Show the lines below where "Beskrivning" occurs.

:::

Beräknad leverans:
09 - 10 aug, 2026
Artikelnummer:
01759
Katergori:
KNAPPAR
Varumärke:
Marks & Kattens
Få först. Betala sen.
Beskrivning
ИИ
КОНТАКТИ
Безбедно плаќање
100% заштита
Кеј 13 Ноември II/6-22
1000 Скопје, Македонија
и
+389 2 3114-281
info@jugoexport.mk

:::

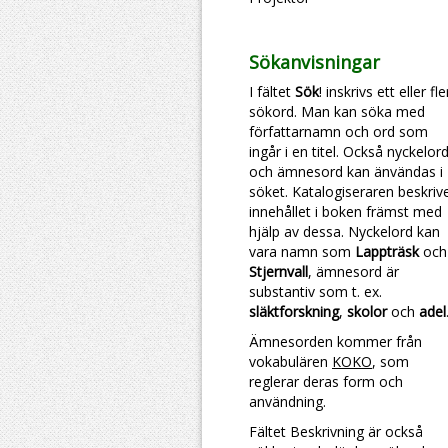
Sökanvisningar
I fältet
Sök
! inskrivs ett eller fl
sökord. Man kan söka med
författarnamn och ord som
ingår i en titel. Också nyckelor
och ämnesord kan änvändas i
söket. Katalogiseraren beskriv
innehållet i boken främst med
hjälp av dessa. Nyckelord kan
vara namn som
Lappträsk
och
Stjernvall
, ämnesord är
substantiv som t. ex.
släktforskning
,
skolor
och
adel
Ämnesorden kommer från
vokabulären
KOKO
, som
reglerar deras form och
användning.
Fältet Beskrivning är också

:::

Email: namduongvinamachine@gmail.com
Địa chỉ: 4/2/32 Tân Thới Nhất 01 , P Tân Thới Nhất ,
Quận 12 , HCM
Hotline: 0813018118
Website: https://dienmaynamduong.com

:::

### ANSWER TO THE EXERCISE
Beskrivning
Fältet Beskrivning är också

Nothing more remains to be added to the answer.